SQLStrings.jl provides the @sql_cmd
macro to allow SQL query strings to be
constructed by normal-looking string interpolation but without risking SQL
formatting errors or SQL injection attacks on your application. For example,
the code
query = "INSERT INTO Students VALUES ('$name', $age, '$class')"
runquery(connection, query);
is vulerable to the canonical SQL injection attack:
Here's how to make this safe using SQLStrings.jl:
query = sql`INSERT INTO Students VALUES ($name, $age, $class)`
runquery(connection, query);
In addition to making the above code safe, it allows the Julia types of interpolated parameters to be preserved and passed to the database driver library which can then marshal them correctly into types it understands. This provides more control than using string interpolation which is for human readability rather than data transfer.
To use with a given database backend, you'll need a small amount of integration
code.

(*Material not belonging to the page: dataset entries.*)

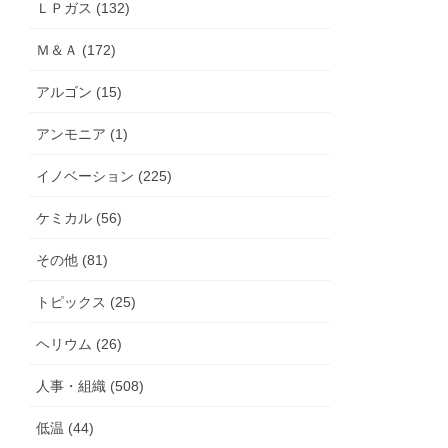
ＬＰガス (132)
Ｍ＆Ａ (172)
アルゴン (15)
アンモニア (1)
イノベーション (225)
ケミカル (56)
その他 (81)
トピックス (25)
ヘリウム (26)
人事・組織 (508)
低温 (44)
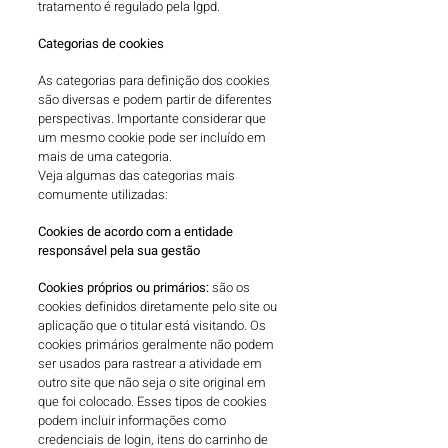
tratamento é regulado pela lgpd.
Categorias de cookies
As categorias para definição dos cookies
são diversas e podem partir de diferentes
perspectivas.
Importante considerar que
um mesmo cookie pode ser incluído em
mais de uma categoria.
Veja algumas das categorias mais
comumente utilizadas:
Cookies de acordo com a entidade
responsável pela sua gestão
Cookies próprios ou primários:
são os
cookies definidos diretamente pelo site ou
aplicação que o titular está visitando. Os
cookies primários geralmente não podem
ser usados para rastrear a atividade em
outro site que não seja o site original em
que foi colocado. Esses tipos de cookies
podem incluir informações como
credenciais de login, itens do carrinho de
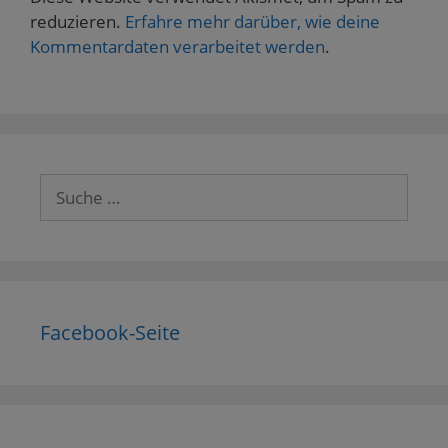
reduzieren.
Erfahre mehr darüber, wie deine
Kommentardaten verarbeitet werden
.
Suche
nach:
Facebook-Seite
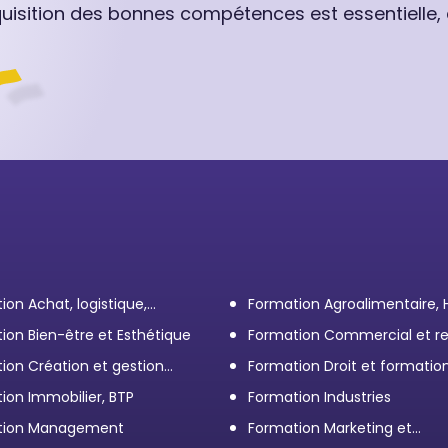
quisition des bonnes compétences est essentielle,
ion Achat, logistique,
Formation Agroalimentaire,
ort
ion Bien-être et Esthétique
Formation Commercial et re
client
ion Création et gestion
Formation Droit et formatio
eprise
Élus
ion Immobilier, BTP
Formation Industries
tion Management
Formation Marketing et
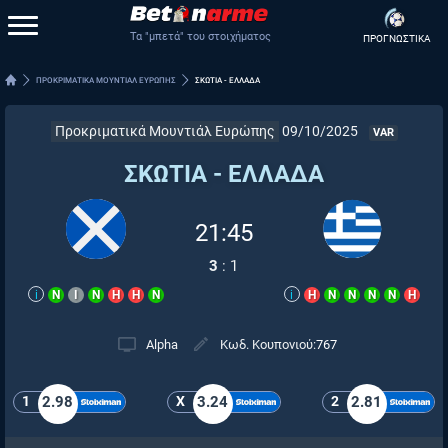
Τα "μπετά" του στοιχήματος
ΠΡΟΓΝΩΣΤΙΚΑ
ΠΡΟΚΡΙΜΑΤΙΚΑ ΜΟΥΝΤΙΑΛ ΕΥΡΩΠΗΣ
ΣΚΩΤΙΑ - ΕΛΛΑΔΑ
Προκριματικά Μουντιάλ Ευρώπης
09/10/2025
VAR
ΣΚΩΤΙΑ - ΕΛΛΑΔΑ
21:45
3
:
1
i
Ν
Ι
Ν
Η
Η
Ν
i
Η
Ν
Ν
Ν
Ν
Η
Alpha
Κωδ. Κουπονιού:
767
1
2.98
X
3.24
2
2.81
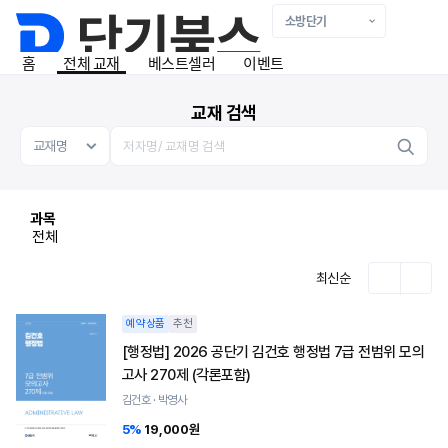
홈
전체 교재
베스트셀러
이벤트
교재 검색
과목
전체
최신순
예약상품
추천
[행정법] 2026 공단기 김건호 행정법 7급 전범위 모의
고사 270제 (각론포함)
김건호 · 박영사
5%
19,000원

In the examples below we'll use with LibPQ.jl and a runquery()
function
(hopefully integration will be automatic in future).
using SQLStrings
import LibPQ
function runquery(conn, sql::SQLStrings.Sql)

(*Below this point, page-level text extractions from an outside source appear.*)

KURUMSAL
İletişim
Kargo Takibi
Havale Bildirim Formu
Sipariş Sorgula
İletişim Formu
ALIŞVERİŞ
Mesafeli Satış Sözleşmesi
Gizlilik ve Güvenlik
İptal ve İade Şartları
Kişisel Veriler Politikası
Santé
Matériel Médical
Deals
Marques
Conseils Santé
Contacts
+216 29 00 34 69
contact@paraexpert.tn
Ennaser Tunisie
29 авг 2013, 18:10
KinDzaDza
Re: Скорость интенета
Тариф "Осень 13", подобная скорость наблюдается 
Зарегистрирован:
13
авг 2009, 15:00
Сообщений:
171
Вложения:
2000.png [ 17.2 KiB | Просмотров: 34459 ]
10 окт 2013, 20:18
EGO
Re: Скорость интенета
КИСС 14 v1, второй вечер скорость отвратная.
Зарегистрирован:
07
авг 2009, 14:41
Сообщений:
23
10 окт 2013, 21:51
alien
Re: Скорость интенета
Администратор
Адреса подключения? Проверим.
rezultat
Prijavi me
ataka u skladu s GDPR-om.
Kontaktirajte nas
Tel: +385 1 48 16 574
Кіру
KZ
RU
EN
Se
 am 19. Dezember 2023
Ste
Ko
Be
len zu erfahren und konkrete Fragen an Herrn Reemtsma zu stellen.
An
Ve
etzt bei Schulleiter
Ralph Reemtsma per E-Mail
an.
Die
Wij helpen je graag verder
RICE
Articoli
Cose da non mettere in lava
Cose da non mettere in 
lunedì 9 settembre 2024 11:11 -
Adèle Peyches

query, args = SQLStrings.prepare(sql)
LibPQ.execute(conn, query, args)
end
Creating a table and inserting some values
conn = LibPQ.connection(your_connection_string)
runquery(conn, sql`CREATE TABLE foo (email text, userid integer)`)

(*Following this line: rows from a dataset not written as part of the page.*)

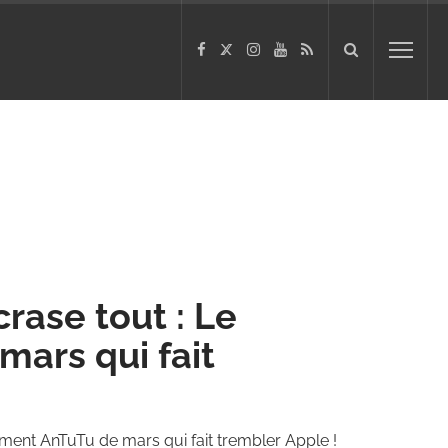
rase tout : Le
ars qui fait
ment AnTuTu de mars qui fait trembler Apple !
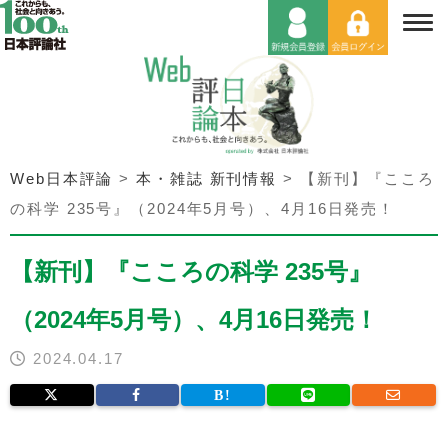
Web日本評論
>
本・雑誌 新刊情報
>
【新刊】『こころ
の科学 235号』（2024年5月号）、4月16日発売！
【新刊】『こころの科学 235号』
（2024年5月号）、4月16日発売！
2024.04.17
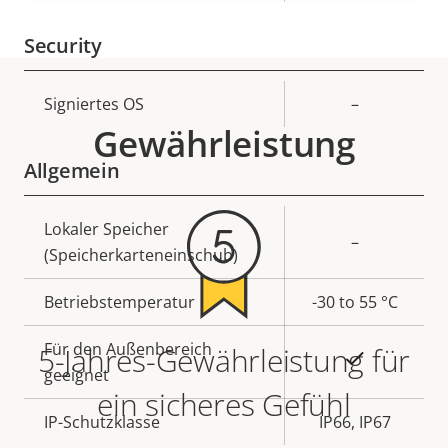
Security
Eigentumsbeschreibung
Signiertes OS
Eigentumswert
–
Gewährleistung
Allgemein
Eigentumsbeschreibung
Lokaler Speicher
Eigentumswert
–
(Speicherkarteneinschub)
Betriebstemperatur
-30 to 55 °C
Für den Außenbereich
5-Jahres-Gewährleistung für
Ja
geeignet
ein sicheres Gefühl
IP-Schutzklasse
IP66, IP67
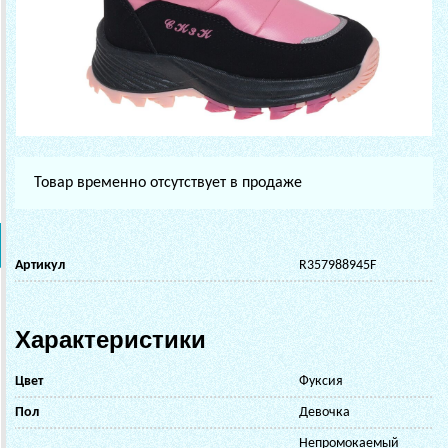
Товар временно отсутствует в продаже
Артикул
R357988945F
Характеристики
Цвет
Фуксия
Пол
Девочка
Непромокаемый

for (email,id) in [ ("admin@example.com", 1)
("foo@example.com", 2)]
runquery(conn, sql`INSERT INTO foo VALUES ($email, $id)`)
end
Thence:
julia> runquery(conn, sql`SELECT * FROM foo`) |> DataFrame
2×2 DataFrame
Row │ email userid
│ String? Int32?
─────┼───────────────────────────
1 │ admin@example.com 1
2 │ foo@example.com 2
In some circumstances it can be useful to use splatting syntax to interpolate a Julia collection into a comma-separated list of values. Generally simple scalar parameters should be preferred for simplicity, but splatting can be useful on occasion:
email_and_id = ("bar@example.com", 3)
runquery(conn, sql`INSERT INTO foo VALUES ($(email_and_id...))`)
There's two ways to do this. First, using in
and splatting syntax
julia> ids = (1,2)
runquery(conn, sql`SELECT * FROM foo WHERE userid IN ($(ids...))`) |> DataFrame
2×2 DataFrame
Row │ email userid
│ String? Int32?
─────┼───────────────────────────
1 │ admin@example.com 1
2 │ foo@example.com 2
Second, using the SQL any
operator and simply passing a single SQL array parameter:
julia> ids = [1,2]
runquery(conn, sql`SELECT * FROM foo WHERE userid = any($ids)`) |> DataFrame
2×2 DataFrame
Row │ email userid
│ String? Int32?
─────┼───────────────────────────
1 │ admin@example.com 1
2 │ foo@example.com 2
On occasion you might want to dynamically build up a complicated query from
fragments of SQL source text. To do this, the result of @sql_cmd
can be
interpolated into a larger query as follows.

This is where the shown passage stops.